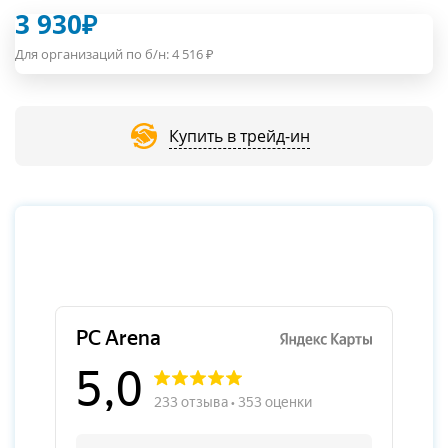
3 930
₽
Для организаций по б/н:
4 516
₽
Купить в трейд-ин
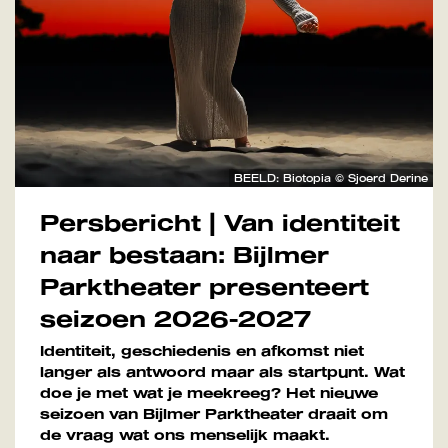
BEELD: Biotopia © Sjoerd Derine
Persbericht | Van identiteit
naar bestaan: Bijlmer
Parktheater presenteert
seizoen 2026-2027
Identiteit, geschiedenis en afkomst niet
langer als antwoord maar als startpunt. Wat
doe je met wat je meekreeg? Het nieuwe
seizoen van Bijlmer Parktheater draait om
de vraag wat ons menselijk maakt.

* * * * *

§ Exercise: Reproduce every record word for word. The copy must contain no pictures.

§ Exercise solution:
3 930
₽
Для организаций по б/н:
4 516
₽
Купить в трейд-ин
BEELD: Biotopia © Sjoerd Derine
Persbericht | Van identiteit
naar bestaan: Bijlmer
Parktheater presenteert
seizoen 2026-2027
Identiteit, geschiedenis en afkomst niet
langer als antwoord maar als startpunt. Wat
doe je met wat je meekreeg? Het nieuwe
seizoen van Bijlmer Parktheater draait om
de vraag wat ons menselijk maakt.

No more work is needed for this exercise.